PARIS: Canada's dropping of a tax on US tech giants under the pressure of Donald Trump is fuelling concern about the future of such levies in other countries, particularly in Europe.

"Currently, about half of all European OECD countries have either announced, proposed, or implemented" a digital services tax pending global action, said the Tax Foundation, a think tank which supports the introduction of such taxes.

But the future of such measures is unclear after the Group of Seven nations agreed Saturday (Jun 28) to exempt US multinational companies from a global minimum tax imposed by other countries.

The move sparked a pointed reaction from Nobel Prize-winning economist Joseph Stiglitz.

"This is about more than trade - it's about whether democratically elected governments can regulate and tax powerful corporations or whether tech billionaires can dictate policy through political proxies," he said.

WHO HAS IMPOSED SUCH A TAX?

Austria, Brazil, Britain, France, India, Italy, Spain and Türkiye are a dozen large countries which have imposed or plan to impose special taxes on big tech firms.

The objective is to force them to pay taxes where they carry out business, as well as to counter the tax optimisation strategies they often practice.

Generally, the taxes target sales revenue and focus essentially on US firms like Alphabet (Google), Amazon, Apple, Facebook (Meta) and Microsoft.

But they differ from one country to another in terms of sales that are taxed, with some targeting advertising revenue and others targeting sales of data.

"Most of the proposed or adopted rates are in the 2-5 per cent range," of the revenue stream targeted, according to analysts at the Canadian Tax Foundation.

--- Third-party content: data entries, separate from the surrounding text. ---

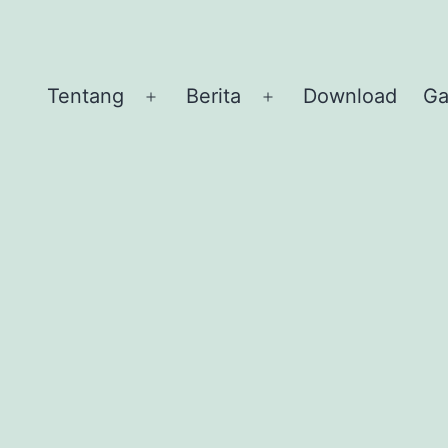
Tentang
Berita
Download
Ga
Buka
Buka
menu
menu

Most nations adopted the taxes pending a global agreement which would see multinational companies pay some taxes in countries where they operate, but the prospects for such a deal now look bleak.

WHAT THESE TAXES GENERATE

The taxes tend to raise more money year after year, according to the latest data from the EU Tax Observatory, which dates from June 2023.

Britain, France, India, Italy and Türkiye have seen steady increases in the revenue their taxes generate.

Both Britain and France raised approximately US$1.1 billion last year via their digital services taxes.

Italy saw its revenue from the tax jump by 90 per cent from 2021 to over $530 million last year, according to local media.

But Spain, which hoped to raise more than a billion per year via its tax, only raised around US$350 million in 2023, according to La Vanguardia daily.

OTHER DOMINOES TO FALL?

Before Canada, India had already halted in April its six per cent tax on online advertising by foreign firms against the background of trade talks with the United States.

The taxes may fall elsewhere.

While Britain has reached a trade deal with the United States to avoid the worst tariffs, it wants to go further and has refused to rule out a modification or elimination of its digital services tax.

EU nations so far haven't indicated that the tax is on the table.

A German government spokesman said Monday that Canada's dropping its tech tax had "absolutely no bearing" on Berlin's position as it considers it considers its tax policies.

But worries remain.

National digital service taxes are "vulnerable to economic and political threats - particularly from the US, which has historically protected its digital multinationals from fair taxation abroad," said the Tax Justice Network, a coalition of researchers and activists.